Maybe I was too hard on editors…

In the last post I talked about how most business book editors don’t edit books anymore. After reflection I think I was too hard on my colleagues.  After all, for more than two decades, I was one of those over-worked editors I described, turning out some 25 books a year for a large publishing company/imprint. 

While it is true that there wasn’t much time for editing (I was too busy searching for viable authors and book projects), I always managed to find time for those books that really got my juices flowing. Whether it was in five a.m. sessions or on weekends, I line edited the books that had the most potential and needed the most work (in that order).

I remember, for example, seven consecutive weekends one winter, donning a winter coat in unheated publishing offices to rewrite a book on Jack Welch that was badly in need of an overhaul (it was worth it–it ultimately sold 175,000 copies).  The point is that if I could find time to edit, so could dozens of other over-worked business book editors who are no less dedicated to their craft than I am. I certainly have no monpoly on hard work or dilligence, but when I worked for those companies—the ones turning out books by the boatload—the demands of the job did force me to pick and choose which books I would spend the most time on. 
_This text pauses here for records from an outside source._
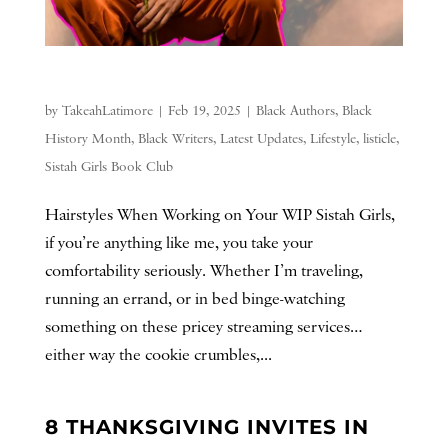
by
TakeahLatimore
|
Feb 19, 2025
|
Black Authors
,
Black
History Month
,
Black Writers
,
Latest Updates
,
Lifestyle
,
listicle
,
Sistah Girls Book Club
Hairstyles When Working on Your WIP Sistah Girls,
if you’re anything like me, you take your
comfortability seriously. Whether I’m traveling,
running an errand, or in bed binge-watching
something on these pricey streaming services…
either way the cookie crumbles,...
8 THANKSGIVING INVITES IN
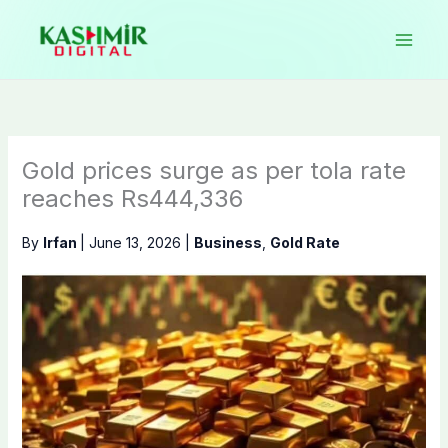
Skip
to
content
Gold prices surge as per tola rate
reaches Rs444,336
By
Irfan
|
June 13, 2026
|
Business
,
Gold Rate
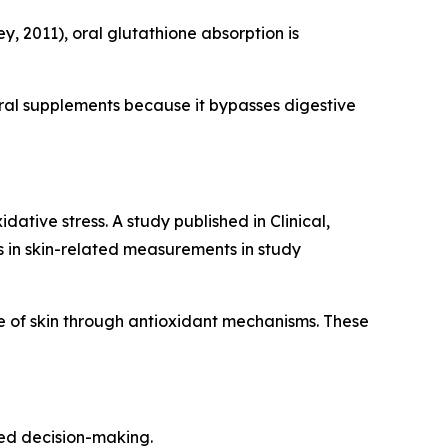
, 2011), oral glutathione absorption is
ral supplements because it bypasses digestive
ative stress. A study published in Clinical,
in skin-related measurements in study
 of skin through antioxidant mechanisms. These
med decision-making.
I guess when push comes to shove, you need to sit down with your editor—or prospective editor—and have a candid, one-on-one talk about what he or she is willing to bring to the book from an editorial perspective. Perhaps you need to think of it like marriage. You know how they say when you marry a person you marry his or her whole family? The same is true in publishing. When you “marry” an editor, you marry the whole family, so make sure you are comfortable with the other people in the organization, and not only in editorial, but in marketing and publicity as well. This entails requesting a meeting with these key folks before you sign the publishing contract. If, for any reason, your editor, cannot or will not set up a meeting with key individuals in other departments that’s not a good sign. The best publishing organizations are only too happy to open its doors and set up a meeting with key members of editorial, publicity and marketing. If your publisher won’t be as open you may opt to select another publisher.